Functional medicine is a philosophical shift from treating the area of pain to treating the area of dysfunction. In other words, instead of treating what hurts, we treat what's causing the hurt.
The treatment is performed using positions and movements that closely resemble the activities that we wish to perform. As an example, let's focus on the common scenario of back pain. Many of us experience back pain over the course of our lives, and there are many different ways to go about treating back pain. Often the source of back pain lies in problems occurring in the ankles, hips, or upper back. By performing tests which require the entire body to turn, bend, and rotate throughout space, we can assess where the movement is and isn't occurring. After a thorough assessment, we can prescribe a functional exercise program designed to address all the limitations and thus decrease pain and improve function.
The exercises prescribed will look very similar to activities which you desire to return to. For instance, if you wish to return to golfing, your stretches will look a lot like the backswing and follow-through, and your strengthening exercises will be performed in an upright position and require rotating in a pain free manner.
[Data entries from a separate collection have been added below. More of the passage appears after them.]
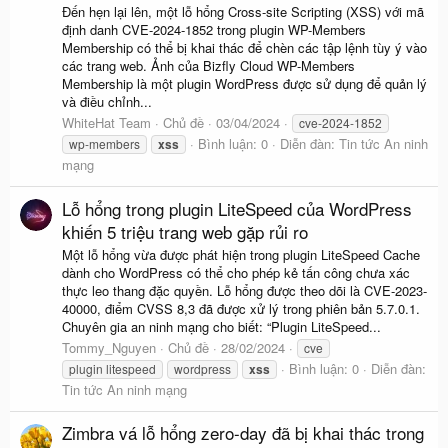
Đến hẹn lại lên, một lỗ hổng Cross-site Scripting (XSS) với mã
định danh CVE-2024-1852 trong plugin WP-Members
Membership có thể bị khai thác để chèn các tập lệnh tùy ý vào
các trang web. Ảnh của Bizfly Cloud WP-Members
Membership là một plugin WordPress được sử dụng để quản lý
và điều chỉnh...
WhiteHat Team
Chủ đề
03/04/2024
cve-2024-1852
Bình luận: 0
Diễn đàn:
Tin tức An ninh
wp-members
xss
mạng
Lỗ hổng trong plugin LiteSpeed của WordPress
khiến 5 triệu trang web gặp rủi ro
Một lỗ hổng vừa được phát hiện trong plugin LiteSpeed Cache
dành cho WordPress có thể cho phép kẻ tấn công chưa xác
thực leo thang đặc quyền. Lỗ hổng được theo dõi là CVE-2023-
40000, điểm CVSS 8,3 đã được xử lý trong phiên bản 5.7.0.1.
Chuyên gia an ninh mạng cho biết: “Plugin LiteSpeed...
Tommy_Nguyen
Chủ đề
28/02/2024
cve
Bình luận: 0
Diễn đàn:
plugin litespeed
wordpress
xss
Tin tức An ninh mạng
Zimbra vá lỗ hổng zero-day đã bị khai thác trong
This same approach will be used for all areas in the body.
The results are long-term and we begin to see the transformation quickly. The rehabilitation is fun because the exercises require full body movements and make a lot of sense to people performing them.
Pelvic floor physical therapy involves comprehensive evaluation and treatment of the pelvic floor muscles and other structures that can contribute to the optimal function of the pelvic floor. Deficits are identified and then corrected with specific manual techniques, exercises, and modalities. Pelvic floor physical therapy can be appropriate for the treatment of many conditions, including urinary and/or fecal incontinence, pelvic pain, and low back pain.
Dry needling is a valuable adjunct treatment to deactivate myofascial trigger points which can cause musculoskeletal pain. This technique involves placing a tiny fine gauge needle into a muscle to release shortened bands and help to reset a muscle. During treatment, a muscle will feel a sensation like a muscle cramp or twitch, and the patient may feel a reproduction of their pain which is a helpful diagnostic indicator. Patients soon learn to recognize this sensation as it results in deactivating the trigger point, reducing pain and restoring normal length function to the involved muscle. This is not traditional Chinese acupuncture but instead a medical treatment that relies on a medical diagnosis to be effective.